Can you clarify? torch_geometric.transforms.Distance
should automatically take care of that.
i consider pytorch_geometric.nn.edge_attr is the place to add the distance between the atoms,so i add it in it,but QM9 use one-hot vector to represent it,so if i want to use the true distance in PYG,how could i add it?QM9_NN_CONV.py didn't use pos information ,i also want to use it,how can i fix it,and it doesn't perform well in large atom number graphs,what's the possible reason?Thanks
the task in about Graph Regression,which model should i use?
The QM9 example does use pos information, and it does so by calculating the distances based on source and target nodes, and adding them to edge_attr
, so, e.g. like this (implemented in T.Distance
):
row, col = edge_index
dist = (pos[row] - pos[col]).norm(dim=-1)
edge_attr = torch.cat([edge_attr, dist.unsqueeze(-1)], dim=-1)
Regarding regression and classification, their major difference is their usage of different loss formulations. The model isn't that much affected by that, so you can basically use any model for classification also for regression.
thanks,but one atom may have different nums bond,so how can i add it into edge_attr?
must the the formulations of edge_attr be one-hot?so how can i define the distance one-hot?
It doesn't have to be, but it's more convenient to use if you want to add continuous edge features to the graph
It doesn't have to be, but it's more convenient to use if you want to add continuous edge features to the graph
when I used dataparallel layer in MPNN with 2 gpus, the gpu volatile GPU Util becomes very low at about 44%. What is the problem? At this situation, should I just use 1 gpu without dataparallel to train the model more efficiently?
I think that heavily depends on the batch_size
of your training process. For molecules, using small batch sizes is general a good idea for better training, but it comes at the cost of low GPU utilization.
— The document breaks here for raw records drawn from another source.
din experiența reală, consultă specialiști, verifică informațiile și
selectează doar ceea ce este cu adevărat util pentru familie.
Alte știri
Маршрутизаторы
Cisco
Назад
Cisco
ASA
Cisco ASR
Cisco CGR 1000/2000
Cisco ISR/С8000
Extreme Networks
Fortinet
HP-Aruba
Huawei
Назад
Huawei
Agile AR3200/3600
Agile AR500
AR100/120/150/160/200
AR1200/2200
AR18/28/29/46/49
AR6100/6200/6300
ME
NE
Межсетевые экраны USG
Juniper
The GPU should be easily be able to fit batch sizes of 512 or 1024.
See https://github.com/rusty1s/pytorch_geometric/blob/master/examples/data_parallel.py#L6
Sir, could you please give me the new link, the old one was broken. I also need to see how to use this way.
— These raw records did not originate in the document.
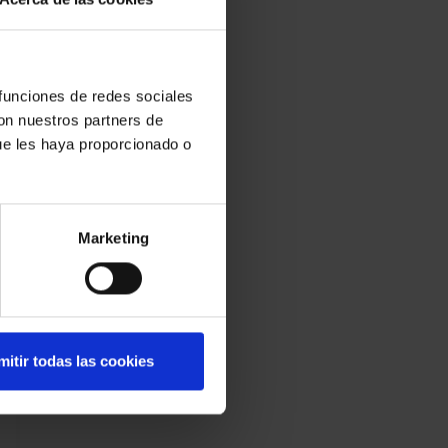
 funciones de redes sociales
con nuestros partners de
ue les haya proporcionado o
Marketing
mitir todas las cookies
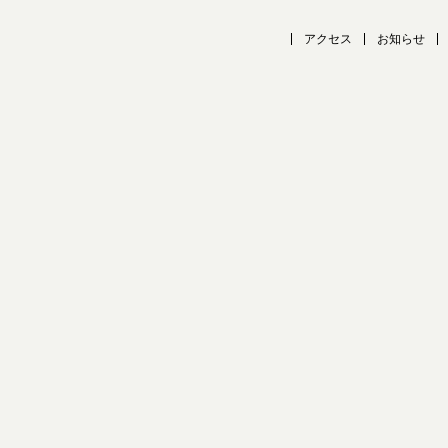
アクセス
お知らせ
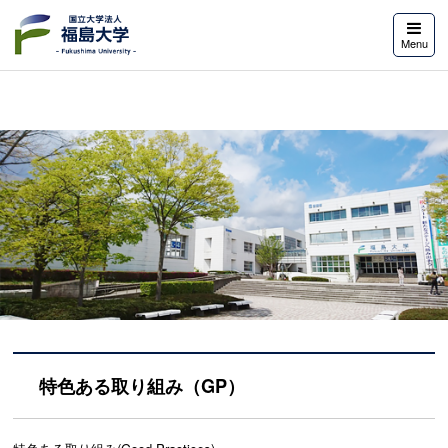
福島大学
Menu
特色ある取り組み（GP）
All multi GPU examples have been moved to https://github.com/rusty1s/pytorch_geometric/tree/master/examples/multi_gpu (including newly introduced distributed training examples).
All multi GPU examples have been moved to https://github.com/rusty1s/pytorch_geometric/tree/master/examples/multi_gpu (including newly introduced distributed training examples).
ok thank you very much!
Hello, I'm using multi gpu with Davis dataset for DTI prediction. my task is regression task. although my code implements DataParallel () and DataListLoader (), I'm getting the following error: AttributeError: 'tuple' object has no attribute 'num_nodes'
ps: the code works fine on single gpu
Can you show me a minimal example? My guess is that your dataset returns a tuple rather than a single data
object.
I've attached a part of my script , since the whole script is too big. Thanks for your comment
hello,i have two gpus,and i want to train with them with torch.nn.dataparallel. i change the file in here:
os.environ['CUDA_VISIBLE_DEVICES'] = '0, 1' device = torch.device('cuda') model = Net() model=torch.nn.DataParallel(model) model.to(device)
but it occurs error:RuntimeError: arguments are located on different GPUs at /opt/conda/conda-bld/pytorch_1591914880026/work/aten/src/THC/generic/THCTensorMathBlas.cu:270
how can i fix it?thanks for ur reply!